Multivariate analysis and visualization of splicing correlations in single-gene transcriptomes.

BACKGROUND: RNA metabolism, through 'combinatorial splicing', can generate enormous structural diversity in the proteome. Alternative domains may interact, however, with unpredictable phenotypic consequences, necessitating integrated RNA-level regulation of molecular composition.

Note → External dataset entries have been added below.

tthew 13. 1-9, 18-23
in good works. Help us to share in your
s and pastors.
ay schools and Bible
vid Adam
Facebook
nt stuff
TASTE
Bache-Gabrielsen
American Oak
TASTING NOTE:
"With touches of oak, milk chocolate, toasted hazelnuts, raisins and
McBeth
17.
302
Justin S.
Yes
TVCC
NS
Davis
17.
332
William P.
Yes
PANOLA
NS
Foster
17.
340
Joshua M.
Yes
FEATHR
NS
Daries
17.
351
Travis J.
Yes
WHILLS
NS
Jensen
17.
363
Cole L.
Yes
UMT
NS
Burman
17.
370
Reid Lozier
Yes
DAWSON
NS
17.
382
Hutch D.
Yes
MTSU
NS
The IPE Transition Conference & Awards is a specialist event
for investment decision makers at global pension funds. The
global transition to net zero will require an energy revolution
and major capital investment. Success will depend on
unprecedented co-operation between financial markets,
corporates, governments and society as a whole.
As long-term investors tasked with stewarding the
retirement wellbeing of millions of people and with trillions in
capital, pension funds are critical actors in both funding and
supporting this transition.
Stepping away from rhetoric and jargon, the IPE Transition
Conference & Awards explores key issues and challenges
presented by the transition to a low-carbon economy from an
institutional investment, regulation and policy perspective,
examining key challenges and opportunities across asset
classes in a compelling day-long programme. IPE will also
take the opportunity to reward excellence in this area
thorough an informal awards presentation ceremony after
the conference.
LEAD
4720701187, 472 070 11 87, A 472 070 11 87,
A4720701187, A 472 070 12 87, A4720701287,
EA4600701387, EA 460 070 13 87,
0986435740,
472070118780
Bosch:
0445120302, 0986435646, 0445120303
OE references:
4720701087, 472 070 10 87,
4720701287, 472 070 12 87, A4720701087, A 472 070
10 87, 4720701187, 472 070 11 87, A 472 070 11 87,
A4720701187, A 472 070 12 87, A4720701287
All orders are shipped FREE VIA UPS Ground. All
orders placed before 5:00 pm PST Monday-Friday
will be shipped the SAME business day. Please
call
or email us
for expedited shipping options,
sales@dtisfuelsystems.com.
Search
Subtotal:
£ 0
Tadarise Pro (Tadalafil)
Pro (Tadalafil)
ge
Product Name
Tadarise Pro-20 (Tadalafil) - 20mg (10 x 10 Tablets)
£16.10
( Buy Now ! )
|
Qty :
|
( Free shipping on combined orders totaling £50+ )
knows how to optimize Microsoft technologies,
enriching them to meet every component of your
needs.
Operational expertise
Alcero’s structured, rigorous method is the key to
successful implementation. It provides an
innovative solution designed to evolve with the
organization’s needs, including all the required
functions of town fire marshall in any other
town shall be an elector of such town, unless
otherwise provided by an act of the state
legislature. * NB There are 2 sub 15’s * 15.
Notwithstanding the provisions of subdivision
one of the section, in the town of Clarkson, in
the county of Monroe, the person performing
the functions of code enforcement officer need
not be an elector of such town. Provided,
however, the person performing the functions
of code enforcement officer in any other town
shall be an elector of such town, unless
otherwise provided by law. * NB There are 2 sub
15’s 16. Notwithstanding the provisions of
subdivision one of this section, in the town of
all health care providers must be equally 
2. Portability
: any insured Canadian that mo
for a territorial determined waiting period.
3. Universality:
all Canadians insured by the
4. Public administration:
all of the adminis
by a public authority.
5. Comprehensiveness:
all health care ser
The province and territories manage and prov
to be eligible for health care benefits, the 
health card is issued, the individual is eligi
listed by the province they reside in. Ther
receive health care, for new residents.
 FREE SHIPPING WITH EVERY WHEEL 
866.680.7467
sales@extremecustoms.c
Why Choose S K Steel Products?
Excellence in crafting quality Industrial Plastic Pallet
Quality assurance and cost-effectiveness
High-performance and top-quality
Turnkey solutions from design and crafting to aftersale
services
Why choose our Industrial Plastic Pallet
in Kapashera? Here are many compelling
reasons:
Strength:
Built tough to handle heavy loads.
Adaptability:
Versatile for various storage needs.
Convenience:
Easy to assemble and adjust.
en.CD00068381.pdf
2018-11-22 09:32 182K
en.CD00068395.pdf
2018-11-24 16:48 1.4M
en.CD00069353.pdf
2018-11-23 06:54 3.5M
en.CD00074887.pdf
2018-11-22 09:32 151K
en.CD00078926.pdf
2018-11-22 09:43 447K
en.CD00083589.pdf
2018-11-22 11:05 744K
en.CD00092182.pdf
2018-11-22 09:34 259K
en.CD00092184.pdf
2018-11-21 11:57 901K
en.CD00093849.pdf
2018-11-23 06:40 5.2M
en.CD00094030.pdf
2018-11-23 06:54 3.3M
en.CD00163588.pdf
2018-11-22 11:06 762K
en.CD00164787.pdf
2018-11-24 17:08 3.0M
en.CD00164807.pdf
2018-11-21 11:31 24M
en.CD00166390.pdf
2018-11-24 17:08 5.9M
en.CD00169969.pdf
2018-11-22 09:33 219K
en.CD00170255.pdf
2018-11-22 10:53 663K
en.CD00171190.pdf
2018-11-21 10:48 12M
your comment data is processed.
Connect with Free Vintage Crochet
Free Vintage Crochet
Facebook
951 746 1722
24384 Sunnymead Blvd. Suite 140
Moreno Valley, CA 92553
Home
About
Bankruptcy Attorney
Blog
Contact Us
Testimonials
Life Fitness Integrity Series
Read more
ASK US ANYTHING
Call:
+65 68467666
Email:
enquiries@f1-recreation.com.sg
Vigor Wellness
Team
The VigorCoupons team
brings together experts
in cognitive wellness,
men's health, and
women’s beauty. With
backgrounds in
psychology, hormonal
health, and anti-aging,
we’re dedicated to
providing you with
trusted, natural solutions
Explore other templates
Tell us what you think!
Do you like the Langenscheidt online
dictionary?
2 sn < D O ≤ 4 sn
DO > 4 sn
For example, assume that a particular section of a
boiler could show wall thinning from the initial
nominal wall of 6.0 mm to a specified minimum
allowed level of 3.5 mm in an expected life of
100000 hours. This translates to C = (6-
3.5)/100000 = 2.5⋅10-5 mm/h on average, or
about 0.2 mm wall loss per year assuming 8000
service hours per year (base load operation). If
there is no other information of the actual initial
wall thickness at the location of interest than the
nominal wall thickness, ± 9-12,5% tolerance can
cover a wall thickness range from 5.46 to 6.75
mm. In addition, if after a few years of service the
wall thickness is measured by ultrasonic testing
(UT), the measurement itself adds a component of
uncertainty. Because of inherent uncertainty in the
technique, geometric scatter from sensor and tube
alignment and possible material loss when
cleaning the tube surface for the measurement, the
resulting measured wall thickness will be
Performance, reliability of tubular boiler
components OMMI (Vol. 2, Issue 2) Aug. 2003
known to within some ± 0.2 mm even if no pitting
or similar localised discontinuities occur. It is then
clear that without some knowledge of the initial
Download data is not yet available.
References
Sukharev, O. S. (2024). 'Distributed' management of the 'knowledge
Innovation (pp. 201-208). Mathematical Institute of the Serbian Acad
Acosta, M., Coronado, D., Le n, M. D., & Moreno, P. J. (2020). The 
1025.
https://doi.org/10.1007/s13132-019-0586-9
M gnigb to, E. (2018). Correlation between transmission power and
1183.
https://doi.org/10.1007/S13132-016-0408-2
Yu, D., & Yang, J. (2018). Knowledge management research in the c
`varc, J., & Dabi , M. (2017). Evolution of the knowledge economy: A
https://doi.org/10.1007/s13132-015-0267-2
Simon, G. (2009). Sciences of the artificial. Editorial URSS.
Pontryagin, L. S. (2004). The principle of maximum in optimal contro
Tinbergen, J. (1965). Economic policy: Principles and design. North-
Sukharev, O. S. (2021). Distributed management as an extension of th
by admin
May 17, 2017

Splicing correlations within transcripts of single genes provide valuable clues to functional relationships among molecular domains as well as genomic targets for higher-order splicing regulation. RESULTS: We present tools to visualize complex splicing patterns in full-length cDNA libraries. Developmental changes in pair-wise correlations are presented vectorially in 'clock plots' and linkage grids. Higher-order correlations are assessed statistically through Monte Carlo analysis of a log-linear model with an empirical-Bayes estimate of the true probabilities of observed and unobserved splice forms. Log-linear coefficients are visualized in a 'spliceprint,' a signature of splice correlations in the transcriptome. We present two novel metrics: the linkage change index, which measures the directional change in pair-wise correlation with tissue differentiation, and the accuracy index, a very simple goodness-of-fit metric that is more sensitive than the integrated squared error when applied to sparsely populated tables, and unlike chi-square, does not diverge at low variance. Considerable attention is given to sparse contingency tables, which are inherent to single-gene libraries. CONCLUSION: Patterns of splicing correlations are revealed, which span a broad range of interaction order and change in development. The methods have a broad scope of applicability, beyond the single gene--including, for example, multiple gene interactions in the complete transcriptome.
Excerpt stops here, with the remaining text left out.